Let’s talk about environmental bindings. I’m taking the unusual (I think)
approach of sharing environment bindings code between the VM and the interpreter.
Unfortunately, I wrote the environment code at the same time as the VM, and
fit the code a little too closely to the requirements of the VM, and didn’t
think enough about what the interpreter would require. In the process of writing
the interpreter, I encountered a strong disconnect between the semantics that I
wanted and the semantics I had. Additionally, the first version of the
environment used mem::replace
. mem::replace
is weird, I’ve used it a couple
of times, but mostly as a sort of band-aid, and I’ve always ended up refactoring
code away from it. It’s ended up being a personal code smell of sorts. Luckily,
the new version doesn’t use it.
mem::replace
can sometimes seem like a way to get around borrow restrictions.
It takes a mutable reference, and a value, and swaps the old value for the new,
returning the old value.

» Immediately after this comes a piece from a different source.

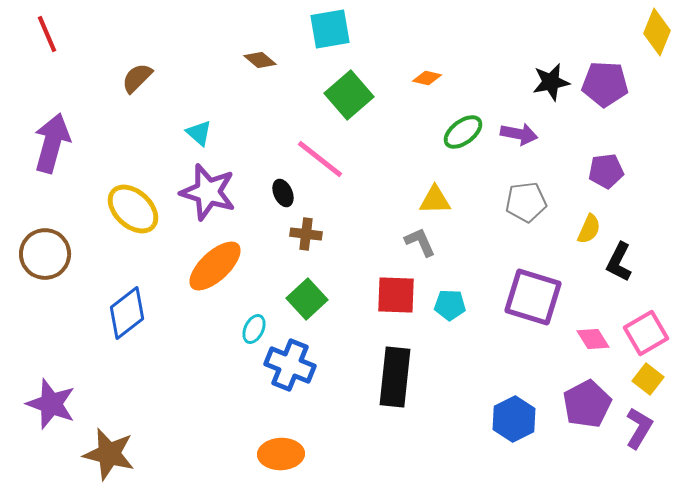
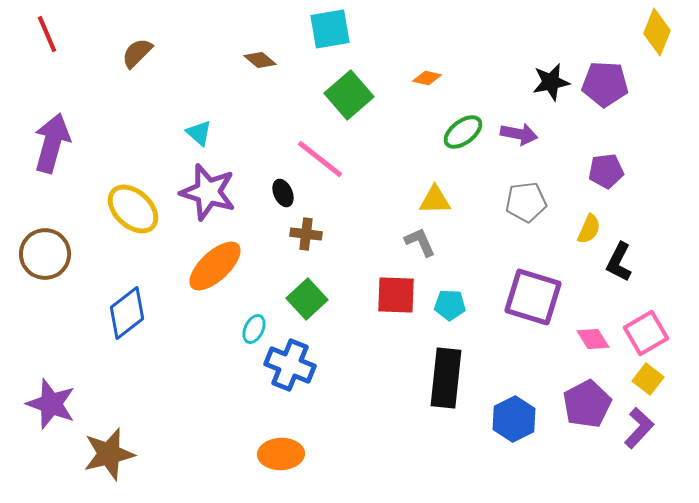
brown semicircle at (137, 78): moved 25 px up
black rectangle at (395, 377): moved 51 px right, 1 px down
purple L-shape at (639, 428): rotated 12 degrees clockwise
brown star at (109, 454): rotated 28 degrees counterclockwise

It doesn’t violate the borrow checker, but it bends it,
and you can feel the unsafe
blocks lurking in the background. It’s based on
the swap<T>(x: &mut T, y: &mut T)
function, which
Swaps the values at two mutable locations, without deinitializing either one.
This is noteworthy because it can do this to types which don’t implement Copy
.
It uses unsafe blocks to bypass the borrow checker. Under normal circumstances,
I think the function would have to take ownership of the values to swap them,
but with unsafe
blocks, they can be swapped directly.
The Old Version
pub struct Environment {
bindings: HashMap<String, Rc<data::Literal>>,
parent: Option<Box<Environment>>,
}
This looks reasonably normal for lexical scoping (sort of). You have local
bindings in a hashmap of names to values, and a pointer to a parent representing
higher level bindings. That pointer is a Box
, however, which means only 1
pointer to this parent environment can really exist. Box
is less a pointer and
more a value in heap memory: cloning the box will clone the inner value and box it.
This value represents a particular environment, so put
just inserts directly
into the local bindings hashmap.
pub fn get(&self, k: &String) -> Result<Rc<data::Literal>> {
if let Some(v) = self.bindings.get(k) {
return Ok(Rc::clone(v));
}
if let Some(ref p) = self.parent {
return p.get(k);
}
Err(format!("Binding not found for {:}", k).into())
}
The binding hashmap maps strings to reference counted pointers to data, so we return a cloned pointer. Additionally, if this environment has a parent (and therefor isn’t the root environment), we delegate to our parent.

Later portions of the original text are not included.